WM-Qualifikation: Schweizer gewinnen griechisch

Ottmar Hitzfeld ist nach dem 2:1 seiner Schweizer Nati zurück im Rennen um die WM-Qualifikation. Otto Rehhagels Griechen scheiterten grandios mit ihrer neuen Offensivtaktik.

Lässt dicht machen und gewinnt: Hitzfeld mit seinen jubelnden Schweizern. Bild: dpa

PIRÄUS taz Die Schweizer spielten ganz griechisch und die Griechen ziemlich offensiv. Der ungewöhnliche Tausch der Spielsysteme, der am späten Mittwochabend im Karaiskaki-Stadion von Piräus zu beobachten war, bekam dem Team von Ottmar Hitzfeld allerdings bedeutend besser. Mit 2:1 gewann die Schweizer Nationalmannschaft das WM-Qualifikationsmatch bei Otto Rehhagels Griechen.

Das hat die Gruppe 2 richtig spannend gemacht. Griechenland, Israel und die Schweiz trennt jeweils nur 1 Punkt. "Wir kamen in dem festen Glauben, dass man in Griechenland gewinnen kann, und das ist uns dann auch gelungen", erklärte Ottmar Hitzfeld. Der 59-Jährige hatte auf eine Art Schweizer Variante der von Otto Rehhagel erfundenen "kontrollierten Offensive" gesetzt. Die Schweizer fügten mit dieser streng defensiven Spielausrichtung den Griechen die erste Niederlage in der WM-Qualifikation zu.

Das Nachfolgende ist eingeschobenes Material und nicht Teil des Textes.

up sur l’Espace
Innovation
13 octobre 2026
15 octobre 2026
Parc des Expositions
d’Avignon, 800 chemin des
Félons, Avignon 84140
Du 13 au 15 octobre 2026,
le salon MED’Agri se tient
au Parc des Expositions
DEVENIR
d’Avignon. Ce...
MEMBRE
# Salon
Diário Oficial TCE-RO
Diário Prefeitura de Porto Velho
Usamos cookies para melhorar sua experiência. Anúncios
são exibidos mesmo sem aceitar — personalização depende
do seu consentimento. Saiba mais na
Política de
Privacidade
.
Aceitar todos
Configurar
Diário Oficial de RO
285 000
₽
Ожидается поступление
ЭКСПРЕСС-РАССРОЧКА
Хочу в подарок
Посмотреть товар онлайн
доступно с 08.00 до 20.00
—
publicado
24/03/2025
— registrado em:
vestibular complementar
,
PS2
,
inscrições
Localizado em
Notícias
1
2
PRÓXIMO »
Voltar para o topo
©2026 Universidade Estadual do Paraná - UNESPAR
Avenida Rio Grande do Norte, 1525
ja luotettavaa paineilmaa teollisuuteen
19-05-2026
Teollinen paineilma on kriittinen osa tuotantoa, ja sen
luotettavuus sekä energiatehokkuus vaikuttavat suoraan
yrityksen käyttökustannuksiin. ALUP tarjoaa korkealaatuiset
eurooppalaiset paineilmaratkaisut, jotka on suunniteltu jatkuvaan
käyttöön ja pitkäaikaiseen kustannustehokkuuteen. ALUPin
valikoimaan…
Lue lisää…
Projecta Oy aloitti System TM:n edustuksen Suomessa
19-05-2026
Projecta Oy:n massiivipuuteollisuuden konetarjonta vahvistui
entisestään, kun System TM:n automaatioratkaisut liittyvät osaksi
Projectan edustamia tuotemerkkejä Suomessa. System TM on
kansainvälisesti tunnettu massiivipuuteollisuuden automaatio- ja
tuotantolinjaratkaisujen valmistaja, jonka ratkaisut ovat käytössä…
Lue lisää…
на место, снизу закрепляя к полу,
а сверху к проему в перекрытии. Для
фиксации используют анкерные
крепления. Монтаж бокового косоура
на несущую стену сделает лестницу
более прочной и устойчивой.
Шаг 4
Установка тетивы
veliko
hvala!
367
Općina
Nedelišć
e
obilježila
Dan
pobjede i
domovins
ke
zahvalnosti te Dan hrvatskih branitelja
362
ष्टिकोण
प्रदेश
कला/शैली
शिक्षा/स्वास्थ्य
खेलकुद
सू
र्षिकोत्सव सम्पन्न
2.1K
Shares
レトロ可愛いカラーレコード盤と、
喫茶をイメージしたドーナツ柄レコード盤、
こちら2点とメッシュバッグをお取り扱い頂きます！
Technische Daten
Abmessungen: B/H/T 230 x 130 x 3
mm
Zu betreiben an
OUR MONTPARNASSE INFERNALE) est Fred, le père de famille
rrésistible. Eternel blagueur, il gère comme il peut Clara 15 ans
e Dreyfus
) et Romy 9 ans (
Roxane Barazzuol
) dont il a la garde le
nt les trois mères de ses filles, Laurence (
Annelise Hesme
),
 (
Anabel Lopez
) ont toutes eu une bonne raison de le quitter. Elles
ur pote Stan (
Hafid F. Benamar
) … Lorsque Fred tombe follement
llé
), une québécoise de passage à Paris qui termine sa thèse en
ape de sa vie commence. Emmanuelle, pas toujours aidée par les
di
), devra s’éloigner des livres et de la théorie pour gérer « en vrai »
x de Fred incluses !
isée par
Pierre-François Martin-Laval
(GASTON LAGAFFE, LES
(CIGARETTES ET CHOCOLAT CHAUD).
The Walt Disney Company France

Es war das 20. Aufeinandertreffen von Otto und Ottmar an diesem lauen Spätsommerabend. Das letzte Treffen im März 2000 - Hitzfeld trainierte die Bayern, Rehhagel Kaiserslautern - endete 2:2. Achteinhalb Jahre später fanden sich die beiden wieder. Rehhagel setzte bereits zum dritten Mal auf sein neues 3-4-3-System. Rehhagel hat sich nach dem blamablen Auftreten bei der letzten EM von seinem Defensivdogma verabschiedet.

Auch gegen die Schweiz ließ er mit drei Spitzen beginnen. Neben Jorgos Samaras versuchten sich Fanis Gekas von Bayer Leverkusen und Zweitligastürmer Angelos Charisteas am dichten Schweizer Abwehrriegel. Doch erst nach zwanzig Minuten gelang es den Griechen, einen ernsthaften Schuss auf das Schweizer Tor zu platzieren. Basinas scheiterte jedoch am Schweizer Keeper Diego Benaglio.

In der Folgezeit bestimmten die Griechen das Spiel, erhielten aber etwas überraschend ihren ersten Gegentreffer in dieser WM-Qualifikation. Nach Foul an Behrani verwandelte der Dortmunder Alexander Frei in der 41. Minute einen Strafstoß zur Gästeführung in einem bis dahin sehr niveauarmen Match.

In der zweiten Halbzeit drängten die Griechen. "Vielleicht haben wir einfach zu offensiv gespielt." Otto Rehhagel war nach dem Spiel sichtlich angeschlagen. So stürmisch hatte man die Hellenen in den sieben Rehhageljahren nur selten gesehen. Der verdiente Lohn der unaufhörlichen Angriffsbemühungen war in der 68. Minute der vierte Treffer von Angelos Charisteas im vierten WM-Qualifikationsspiel.

Die Schweizer ließen nach dem Ausgleich nicht von ihrer defensiven Spielausrichtung ab und spekulierten weiter auf ihre raren Torchancen. Die größte nutzte schließlich Blaise Nkufo. Mit seiner ersten Ballberührung setzte der eingewechselte Hakan Yakin den Torjäger gekonnt ein. "Wir haben die Gegentore immer zum falschen Zeitpunkt erhalten", klagte Otto Rehhagel nach dem Match. Für Hitzfeld war es der Abschluss einer "sehr schönen Woche", die mit einem Heimerfolg gegen Lettland am vergangenen Samstag begonnen hatte.